The desire to conduct a thorough study of the conditions of colour and light led to the work Monochrome Colour Noise, which is actually a technique for manipulating the unique properties of colour. This is achieved by creating varying degrees of transparency within the individual colour units, from pure colour to pure light. The work consists of colours derived from the torrent of colours accumulated over the years as the artist transferred his own analogue photographs to digital format, which were then transferred to photographic paper in the form of abstract stripes and dots. This technical point of departure for the photographic image may be regarded as a major step away from earlier productions, but Monochrome Colour Noise is still photography. With his subsequent productions he has abandoned photography entirely for painting, at first on glass. The glass paintings consist of stained glass that has been rolled out to form the background of a centrally placed circular field painted with acrylic paint. The glass maintains the transparency of the photograph, whereas the acrylic paint is pastose and impermeable. The works are framed and deliberately bring to mind those of Albers, which in turn refer to Goethe’s more experiential colour studies. These works give a clear indication of Gamdrup’s further research.

Painted colour

The paintings in the new series may seem a far cry from earlier, technically accomplished, large-format photographs of still, bare landscapes and environments in intense colours. These photographs are part of a tradition of Straight Photography, in which the subject is rendered without manipulation. The negative may not be cropped and advanced darkroom techniques are used to achieve an aesthetic characterised by sharpness, high contrast and rich tonality.[7] Straight Photography refers to photography that renders a subject in sharp focus in accordance with the qualities that distinguish photography from other visual expressions, not least painting. The world should be represented as it really is.

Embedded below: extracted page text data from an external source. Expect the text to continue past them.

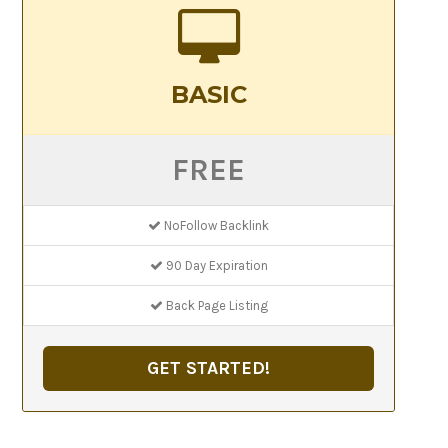
BASIC
FREE
NoFollow Backlink
90 Day Expiration
Back Page Listing
GET STARTED!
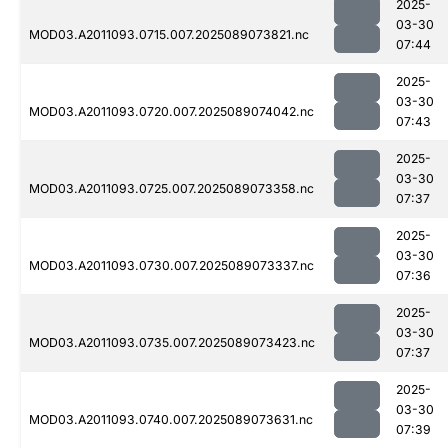
2025-
03-30
MOD03.A2011093.0715.007.2025089073821.nc
07:44
2025-
03-30
MOD03.A2011093.0720.007.2025089074042.nc
07:43
2025-
03-30
MOD03.A2011093.0725.007.2025089073358.nc
07:37
2025-
03-30
MOD03.A2011093.0730.007.2025089073337.nc
07:36
2025-
03-30
MOD03.A2011093.0735.007.2025089073423.nc
07:37
2025-
03-30
MOD03.A2011093.0740.007.2025089073631.nc
07:39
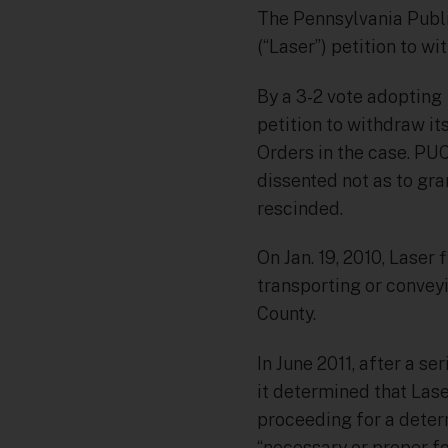
The Pennsylvania Publi
(“Laser”) petition to wi
By a 3-2 vote adopting
petition to withdraw it
Orders in the case. P
dissented not as to gra
rescinded.
On Jan. 19, 2010, Laser 
transporting or convey
County.
In June 2011, after a s
it determined that Lase
proceeding for a deter
“necessary or proper fo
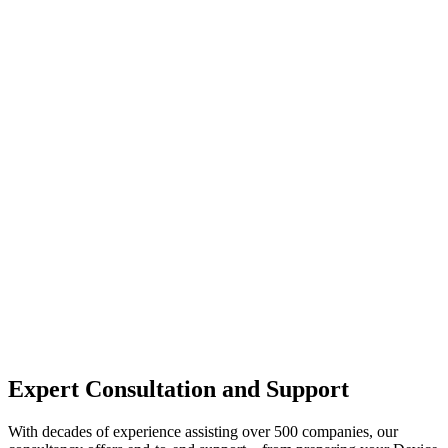
Expert Consultation and Support
With decades of experience assisting over 500 companies, our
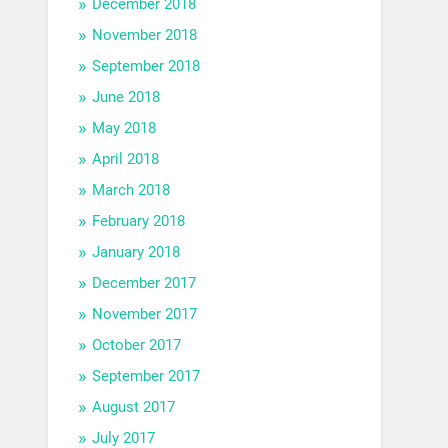
December 2018
November 2018
September 2018
June 2018
May 2018
April 2018
March 2018
February 2018
January 2018
December 2017
November 2017
October 2017
September 2017
August 2017
July 2017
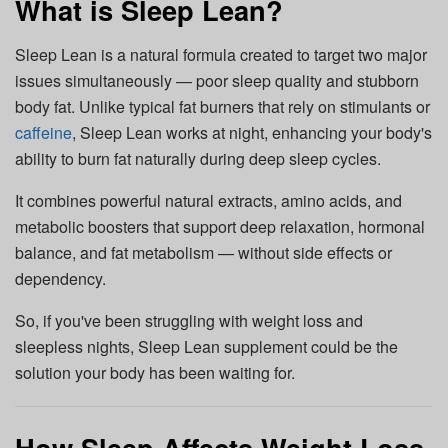
What is Sleep Lean?
Sleep Lean is a natural formula created to target two major
issues simultaneously — poor sleep quality and stubborn
body fat. Unlike typical fat burners that rely on stimulants or
caffeine
, Sleep Lean works at night, enhancing your body's
ability to burn fat naturally during deep sleep cycles.
It combines powerful natural extracts, amino acids, and
metabolic boosters that support deep relaxation, hormonal
balance, and fat metabolism — without side effects or
dependency.
So, if you've been struggling with weight loss and
sleepless nights, Sleep Lean supplement could be the
solution your body has been waiting for.
How Sleep Affects Weight Loss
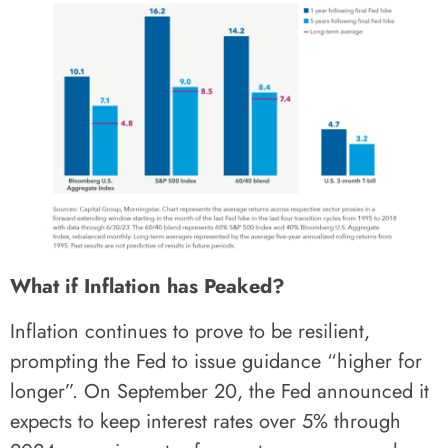
What if Inflation has Peaked?
Inflation continues to prove to be resilient,
prompting the Fed to issue guidance “higher for
longer”. On September 20, the Fed announced it
expects to keep interest rates over 5% through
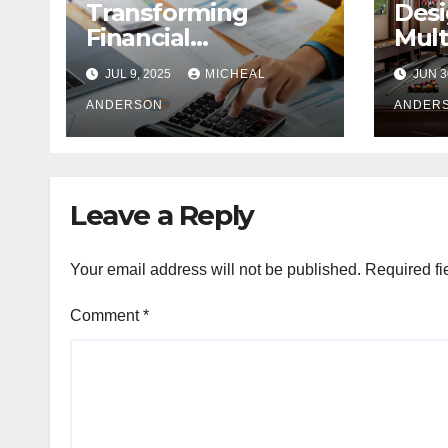
Transforming
Desi
Financial
Mult
Operations: Proven
Com
JUL 9, 2025
MICHEAL
JUN 3
Advantages of P2P
A Ba
Automation
ANDERSON
Pers
ANDER
Leave a Reply
Your email address will not be published.
Required fi
Comment
*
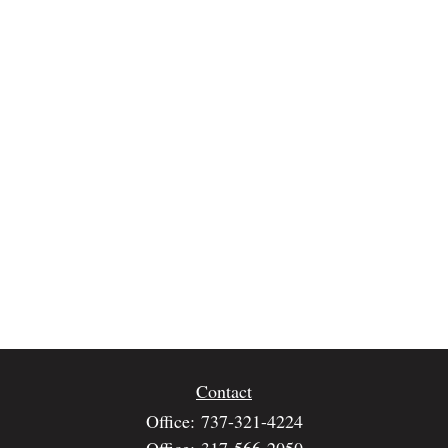
Contact
Office:
737-321-4224
Office:
317-566-2050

This reporting quality of uncompromising objectivity and avoidance of distortion, a striving for technical objectivity in the work, is also present in Mads Gamdrup’s new work. It is not only painting in a more general sense, but also a new and ingenious method in the continuing study of how much light colour can conceivably contain. 

Åsa Nacking

Åsa Nacking (b.1963) is the director and artistic supervisor of the art gallery Lunds konsthall. She previously worked for the Rooseum Center for Contemporary Art Malmö; the Louisiana Museum of Modern Art and Moderna Museet Stockholm. She is an art historian and holds an MA in Visual Culture from Lund University and a curatorial degree from De Appel, Amsterdam.